The bill would address ongoing discrimination against gay and lesbian members of the military and their families. In particular, it would make a number of critical benefits, including TRICARE access, certain survivor benefits and travel and transportation allowances, available to all military spouses, regardless of sexual orientation.
The repeal of “Don’t Ask, Don’t Tell” was a monumental achievement for our military and for our country; however, it did not finish the entire job of ensuring that our gay and lesbian service members and their families are treated equally under the law. A number of important family benefits and support programs remain unavailable to same-sex spouses under current law – due to the Defense of Marriage Act and other discriminatory provisions. This bill would help ensure equality in military and veterans’ benefits for all of our nation’s military spouses.
I am certain the Committee will get into all of the various details on each of the benefits affected by this legislation, but today, I want to share with you a real life story of a true hero whose life was impacted by this inequitable policy. The bill before you is named after Charlie Morgan, a New Hampshire National Guard Chief Warrant Officer, who sadly passed away earlier this year after a courageous battle with breast cancer.
Charlie garnered national attention when she was one of the first service members to publically confirm her homosexuality soon after the repeal of “Don’t Ask, Don’t Tell.” However, Charlie was first and foremost a soldier dedicated to defending her country.
She enlisted in the United States Army in 1982. After a brief period away, Charlie returned to service as a member of the Kentucky National Guard in 1992. Following the terrorist attacks of September 11, 2001, Charlie returned for a third time, joining the 197th Fires Brigade of the New Hampshire National Guard, a tour that included a year-long deployment in Kuwait.
Throughout her long career of service to our nation, she shouldered the incredible burden of keeping her life secret from her fellow soldiers. Married to her partner Karen in 2000, Charlie was unable to live openly under the “Don’t Ask, Don’t Tell” policy. In addition, despite enduring the same hardships as any other military family, Charlie and her wife were unable to take advantage of many of the same support programs that are so essential to the health and well-being of military families.

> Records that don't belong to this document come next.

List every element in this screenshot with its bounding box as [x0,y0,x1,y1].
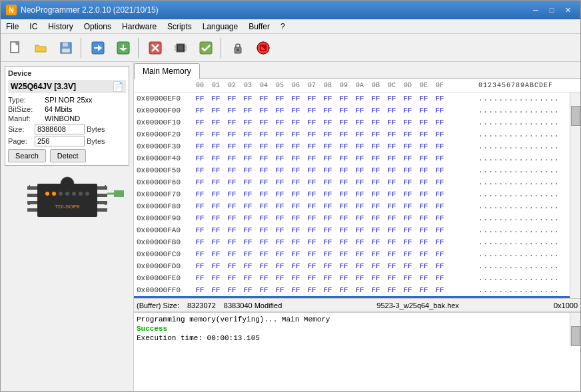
size-input[interactable] [35,124,85,134]
hex-byte-value: FF [384,262,399,270]
hex-byte-value: FF [336,130,351,138]
menu-scripts[interactable]: Scripts [162,19,197,34]
toolbar-save-btn[interactable] [54,37,78,59]
hex-byte-value: FF [209,118,223,126]
hex-row[interactable]: 0x00000FD0FFFFFFFFFFFFFFFFFFFFFFFFFFFFFF… [134,260,570,272]
toolbar-open-btn[interactable] [29,37,53,59]
hex-byte-value: FF [320,214,335,222]
hex-byte-value: FF [304,130,319,138]
toolbar-stop-btn[interactable] [251,37,275,59]
hex-row[interactable]: 0x00000F70FFFFFFFFFFFFFFFFFFFFFFFFFFFFFF… [134,188,570,200]
log-scrollbar-thumb[interactable] [571,326,580,346]
svg-point-47 [79,192,83,196]
hex-byte-value: FF [225,142,239,150]
maximize-button[interactable]: □ [544,4,559,16]
hex-byte-value: FF [273,95,287,102]
hex-row[interactable]: 0x00000F60FFFFFFFFFFFFFFFFFFFFFFFFFFFFFF… [134,176,570,188]
svg-point-46 [72,192,76,196]
hex-byte-value: FF [304,262,319,270]
hex-row[interactable]: 0x00000F00FFFFFFFFFFFFFFFFFFFFFFFFFFFFFF… [134,104,570,116]
toolbar-chip-btn[interactable] [169,37,193,59]
hex-byte-value: FF [336,250,351,258]
hex-row[interactable]: 0x00000FA0FFFFFFFFFFFFFFFFFFFFFFFFFFFFFF… [134,224,570,236]
toolbar-new-btn[interactable] [3,37,27,59]
hex-row[interactable]: 0x00000FC0FFFFFFFFFFFFFFFFFFFFFFFFFFFFFF… [134,248,570,260]
toolbar-lock-btn[interactable] [226,37,250,59]
hex-col-header: 09 [336,82,351,89]
hex-row[interactable]: 0x00000F40FFFFFFFFFFFFFFFFFFFFFFFFFFFFFF… [134,152,570,164]
hex-byte-value: FF [368,142,383,150]
toolbar-read-btn[interactable] [86,37,110,59]
detect-button[interactable]: Detect [50,149,86,162]
menu-options[interactable]: Options [79,19,117,34]
hex-byte-value: FF [304,118,319,126]
hex-byte-value: FF [416,190,431,198]
hex-row[interactable]: 0x00000FB0FFFFFFFFFFFFFFFFFFFFFFFFFFFFFF… [134,236,570,248]
hex-row-addr: 0x00000F40 [134,154,193,162]
hex-byte-value: FF [336,286,351,294]
menu-help[interactable]: ? [275,19,290,34]
hex-byte-value: FF [273,130,287,138]
hex-byte-value: FF [209,214,223,222]
toolbar-program-btn[interactable] [111,37,135,59]
hex-byte-value: FF [304,190,319,198]
menu-language[interactable]: Language [197,19,243,34]
hex-byte-value: FF [400,166,415,174]
scrollbar-thumb[interactable] [571,106,580,126]
hex-byte-value: FF [304,142,319,150]
pdf-icon[interactable]: 📄 [112,81,123,92]
hex-row[interactable]: 0x00000F20FFFFFFFFFFFFFFFFFFFFFFFFFFFFFF… [134,128,570,140]
hex-byte-value: FF [257,202,271,210]
hex-byte-value: FF [257,238,271,246]
hex-byte-value: FF [400,250,415,258]
hex-byte-value: FF [304,178,319,186]
hex-row[interactable]: 0x00000F80FFFFFFFFFFFFFFFFFFFFFFFFFFFFFF… [134,200,570,212]
hex-byte-value: FF [320,178,335,186]
menu-buffer[interactable]: Buffer [243,19,275,34]
search-button[interactable]: Search [8,149,46,162]
hex-byte-value: FF [400,154,415,162]
buffer-value: 8323072 [187,301,216,309]
toolbar-erase-btn[interactable] [143,37,167,59]
hex-byte-value: FF [320,286,335,294]
close-button[interactable]: ✕ [560,4,575,16]
svg-text:TDI-SOP8: TDI-SOP8 [55,204,79,210]
hex-byte-value: FF [336,106,351,114]
hex-byte-value: FF [273,286,287,294]
hex-row-ascii: ................ [473,178,570,186]
hex-byte-value: FF [304,274,319,282]
hex-row[interactable]: 0x00000F50FFFFFFFFFFFFFFFFFFFFFFFFFFFFFF… [134,164,570,176]
hex-col-header: 0F [432,82,447,89]
hex-row[interactable]: 0x00000F30FFFFFFFFFFFFFFFFFFFFFFFFFFFFFF… [134,140,570,152]
menu-file[interactable]: File [1,19,24,34]
device-page-row: Page: Bytes [8,136,126,146]
hex-col-header: 00 [193,82,207,89]
menu-ic[interactable]: IC [24,19,43,34]
lock-icon [230,40,246,56]
log-line: Execution time: 00:00:13.105 [137,334,567,342]
hex-byte-value: FF [400,142,415,150]
hex-byte-value: FF [289,286,303,294]
page-input[interactable] [35,136,85,146]
hex-row-ascii: ................ [473,226,570,234]
hex-row[interactable]: 0x00000F90FFFFFFFFFFFFFFFFFFFFFFFFFFFFFF… [134,212,570,224]
hex-byte-value: FF [193,166,207,174]
hex-row[interactable]: 0x00000F10FFFFFFFFFFFFFFFFFFFFFFFFFFFFFF… [134,116,570,128]
menu-history[interactable]: History [43,19,78,34]
minimize-button[interactable]: ─ [528,4,543,16]
window-controls: ─ □ ✕ [528,4,575,16]
menu-hardware[interactable]: Hardware [117,19,162,34]
hex-byte-value: FF [225,226,239,234]
tab-main-memory[interactable]: Main Memory [134,63,200,79]
hex-byte-value: FF [304,154,319,162]
toolbar-verify-btn[interactable] [194,37,218,59]
hex-byte-value: FF [432,226,447,234]
save-icon [58,40,74,56]
hex-byte-value: FF [432,106,447,114]
hex-row[interactable]: 0x00000EF0FFFFFFFFFFFFFFFFFFFFFFFFFFFFFF… [134,93,570,104]
hex-byte-value: FF [209,166,223,174]
hex-byte-value: FF [193,274,207,282]
hex-row[interactable]: 0x00000FF0FFFFFFFFFFFFFFFFFFFFFFFFFFFFFF… [134,284,570,296]
hex-row[interactable]: 0x00000FE0FFFFFFFFFFFFFFFFFFFFFFFFFFFFFF… [134,272,570,284]
type-label: Type: [8,96,45,104]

Soon after “Don’t Ask, Don’t Tell” was repealed, Charlie came out publicly and began the fight to pursue equal benefits for same-sex spouses, benefits she and her family had earned as much as any other military member.
This was not an abstract issue for Charlie. She was diagnosed with breast cancer in 2011, and knew that her time was limited. Concerned for the future well-being of her family, Charlie took aim at DOMA by challenging its constitutionality in federal court. Her case will be decided by the Supreme Court later this year.

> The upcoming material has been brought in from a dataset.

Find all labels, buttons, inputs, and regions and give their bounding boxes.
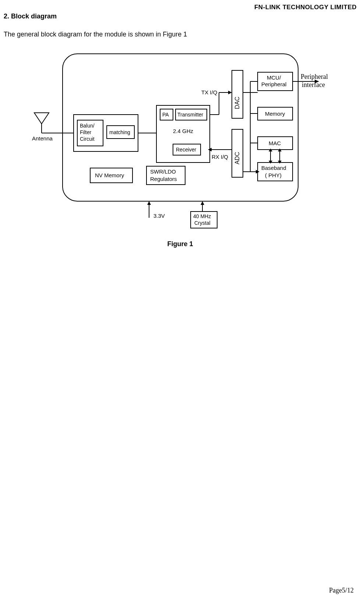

Unfortunately, Charlie will not be able to see her final day in court. She passed away earlier this year. Charlie Morgan epitomized courage – in her military service, her fight for LGBT equality and in her battle with cancer.
I introduced this legislation in honor of Charlie’s memory. Every individual that provides for our defense deserves the peace of mind that comes with knowing one’s family will be taken care of should the worst happen.

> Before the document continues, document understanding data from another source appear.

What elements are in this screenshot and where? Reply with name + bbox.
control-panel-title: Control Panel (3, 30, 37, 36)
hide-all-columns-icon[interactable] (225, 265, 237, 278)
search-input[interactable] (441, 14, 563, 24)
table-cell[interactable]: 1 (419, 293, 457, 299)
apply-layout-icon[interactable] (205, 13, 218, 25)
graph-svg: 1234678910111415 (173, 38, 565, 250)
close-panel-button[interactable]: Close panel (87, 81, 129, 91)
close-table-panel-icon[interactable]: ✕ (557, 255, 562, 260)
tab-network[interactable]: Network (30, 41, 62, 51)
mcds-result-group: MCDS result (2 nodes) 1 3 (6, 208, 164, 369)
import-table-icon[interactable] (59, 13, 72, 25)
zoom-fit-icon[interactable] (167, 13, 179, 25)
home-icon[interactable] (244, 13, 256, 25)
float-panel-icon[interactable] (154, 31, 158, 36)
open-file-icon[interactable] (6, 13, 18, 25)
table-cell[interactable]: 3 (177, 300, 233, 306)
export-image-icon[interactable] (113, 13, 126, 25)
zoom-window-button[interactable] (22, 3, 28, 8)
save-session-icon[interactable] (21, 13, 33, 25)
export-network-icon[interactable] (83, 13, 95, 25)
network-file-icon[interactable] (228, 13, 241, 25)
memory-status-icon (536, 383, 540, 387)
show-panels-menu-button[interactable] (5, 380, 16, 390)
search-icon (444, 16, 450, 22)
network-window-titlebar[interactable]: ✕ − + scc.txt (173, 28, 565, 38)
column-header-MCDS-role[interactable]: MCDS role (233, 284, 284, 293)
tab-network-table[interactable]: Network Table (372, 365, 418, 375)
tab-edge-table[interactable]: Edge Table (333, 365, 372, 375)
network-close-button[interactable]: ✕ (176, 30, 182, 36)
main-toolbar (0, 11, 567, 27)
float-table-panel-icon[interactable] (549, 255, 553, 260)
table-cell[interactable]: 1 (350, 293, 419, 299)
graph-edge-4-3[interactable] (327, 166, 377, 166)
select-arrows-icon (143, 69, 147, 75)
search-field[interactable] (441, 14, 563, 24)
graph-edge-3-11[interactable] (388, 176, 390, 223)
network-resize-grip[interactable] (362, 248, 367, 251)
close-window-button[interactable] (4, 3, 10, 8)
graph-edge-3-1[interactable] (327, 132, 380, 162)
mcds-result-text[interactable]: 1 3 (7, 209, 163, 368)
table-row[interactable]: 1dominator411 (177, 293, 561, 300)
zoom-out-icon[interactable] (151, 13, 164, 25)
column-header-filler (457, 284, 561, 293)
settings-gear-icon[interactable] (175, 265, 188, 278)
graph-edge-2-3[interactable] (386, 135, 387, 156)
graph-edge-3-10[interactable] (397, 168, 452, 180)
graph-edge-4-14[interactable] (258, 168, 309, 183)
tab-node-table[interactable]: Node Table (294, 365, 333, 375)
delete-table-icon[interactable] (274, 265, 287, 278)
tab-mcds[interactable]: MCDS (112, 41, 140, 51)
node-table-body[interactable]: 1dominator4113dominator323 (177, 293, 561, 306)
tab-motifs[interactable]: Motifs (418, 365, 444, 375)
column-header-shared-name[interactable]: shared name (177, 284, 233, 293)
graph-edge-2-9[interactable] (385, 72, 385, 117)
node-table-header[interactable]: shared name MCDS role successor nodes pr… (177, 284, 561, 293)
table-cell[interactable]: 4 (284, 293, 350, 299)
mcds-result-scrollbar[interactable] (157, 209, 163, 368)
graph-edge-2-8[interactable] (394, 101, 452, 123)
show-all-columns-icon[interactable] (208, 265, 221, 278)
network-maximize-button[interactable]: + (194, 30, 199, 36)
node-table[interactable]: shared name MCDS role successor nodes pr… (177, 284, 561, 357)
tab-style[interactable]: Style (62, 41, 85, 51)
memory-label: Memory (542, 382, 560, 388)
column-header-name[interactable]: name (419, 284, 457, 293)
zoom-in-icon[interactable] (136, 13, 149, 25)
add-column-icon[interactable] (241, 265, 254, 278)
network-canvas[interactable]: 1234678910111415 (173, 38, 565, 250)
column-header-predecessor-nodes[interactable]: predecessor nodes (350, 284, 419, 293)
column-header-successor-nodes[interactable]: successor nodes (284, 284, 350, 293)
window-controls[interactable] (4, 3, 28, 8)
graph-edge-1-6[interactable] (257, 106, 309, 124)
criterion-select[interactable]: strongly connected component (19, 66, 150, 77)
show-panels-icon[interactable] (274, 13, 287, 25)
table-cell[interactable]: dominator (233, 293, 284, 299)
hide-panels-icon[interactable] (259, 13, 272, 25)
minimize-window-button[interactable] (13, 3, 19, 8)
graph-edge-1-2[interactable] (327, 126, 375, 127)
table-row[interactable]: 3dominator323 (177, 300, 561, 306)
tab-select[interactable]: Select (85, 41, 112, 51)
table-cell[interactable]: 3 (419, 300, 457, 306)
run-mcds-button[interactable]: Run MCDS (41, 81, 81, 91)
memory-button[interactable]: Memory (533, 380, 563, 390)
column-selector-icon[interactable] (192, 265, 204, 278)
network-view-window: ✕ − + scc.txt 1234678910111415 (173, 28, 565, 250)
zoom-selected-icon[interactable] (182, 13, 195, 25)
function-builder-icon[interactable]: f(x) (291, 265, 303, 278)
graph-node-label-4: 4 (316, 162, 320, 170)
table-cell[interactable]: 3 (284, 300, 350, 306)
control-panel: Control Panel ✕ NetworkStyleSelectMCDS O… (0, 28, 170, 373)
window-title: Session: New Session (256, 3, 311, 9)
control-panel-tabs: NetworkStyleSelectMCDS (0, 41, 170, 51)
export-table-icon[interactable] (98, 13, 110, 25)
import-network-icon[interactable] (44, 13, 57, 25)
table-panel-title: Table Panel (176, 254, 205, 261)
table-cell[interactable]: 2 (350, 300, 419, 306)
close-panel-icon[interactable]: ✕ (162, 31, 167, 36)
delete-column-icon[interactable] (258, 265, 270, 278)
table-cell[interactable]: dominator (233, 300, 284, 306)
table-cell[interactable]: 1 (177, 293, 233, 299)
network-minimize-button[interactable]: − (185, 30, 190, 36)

I am proud of this country’s long-standing commitment to military families. LGBT service members serve openly in our military and we depend on them to keep us safe. Denying their legally recognized spouses equal benefit under the law is unjustified, and un-American.
No one should ever again go through what Charlie and her family had to go through. I hope my colleagues on this Committee will act quickly to address this issue by passing the Charlie Morgan Military Spouses Equal Treatment Act and sending it to the floor for its consideration.